Using this structure, an unstructured expert-led literature review was initiated to compile policy instruments and develop concrete elements for all hierarchical levels by way of an inductive approach. To date, the literature database includes policy ideas from over 80 sources. This step was complemented by deductive work, whereby new objectives and transformative actions were derived from the existing content and its structure by identifying possible blind spots of the framework. In this sense, the establishment and concretion of the framework structure were not carried out in a strictly linear manner, but rather represented a back-and-forth process with on-going adjustments.

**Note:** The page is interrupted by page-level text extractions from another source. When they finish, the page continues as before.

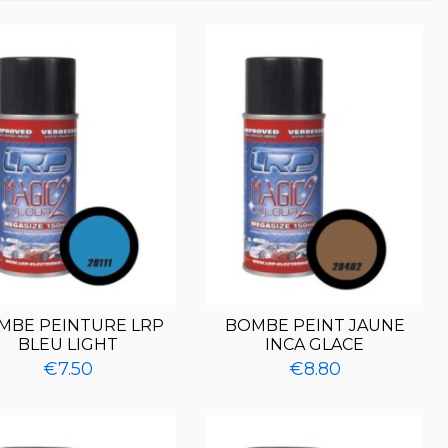
MBE PEINTURE LRP
BOMBE PEINT JAUNE
BLEU LIGHT
INCA GLACE
€7.50
€8.80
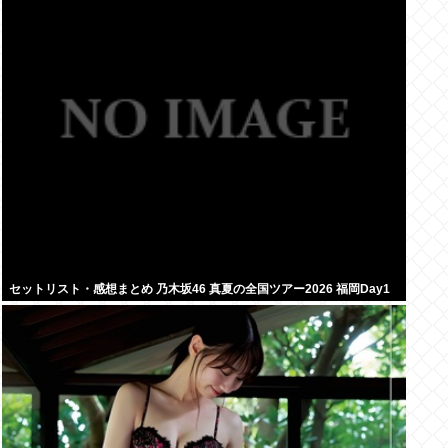
セットリスト・感想まとめ 乃木坂46 真夏の全国ツアー2026 福岡Day1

Subsequently, the multi-level structure of our policy framework was specified based on theoretical considerations and expert inputs. In this way, every element of an individual hierarchical level was assigned to one or multiple elements of the superordinate hierarchical levels. This multi-level relation of individual elements across all hierarchical levels is referred to as interlinkages within this framework, providing an intricate structure for the identification of relevant policy instruments. Lastly, transformative actions were structured along a set of policy areas to increase the practicability of our policy framework for policymakers. Currently, the policy database includes 17 objectives, 86 transformative actions and 230 policy instruments along 7 policy areas. This is only a first step. In the future we hope to extend this database, complement policies with best-practices and engage with the academic community to improve the quality and scope of this website.
5. The Institution
ZOE, the Institute for Future-Fit Economies, is an independent think and do tank for new economic thinking and policy-making. Working at the interface of science, politics and civil society, ZOE acts as a catalyst for a just transition towards a sustainable future. We are a team of young and engaged economists. As former members of the international student movement on New Economic Thinking and long-standing advocates for an economy, beyond growth, our mission is to change the direction of European economic policy towards environmental sustainability, justice and well-being. Our work is supported by a pool of excellent research fellows around Europe and distinguished advisory board members, including Kate Raworth (University of Oxford) and Tim Jackson (University of Surrey).
ZOE has successfully informed European debates on the socio-ecological transformation. It has access to a diverse network of progressive public servants, including leaders and high-level representatives of various DGs, such as ECFIN, RTD, GROW, ENV and EMPL. ZOE can build on detailed expert knowledge of EU policy-making and a well-established network of policymakers in the EU.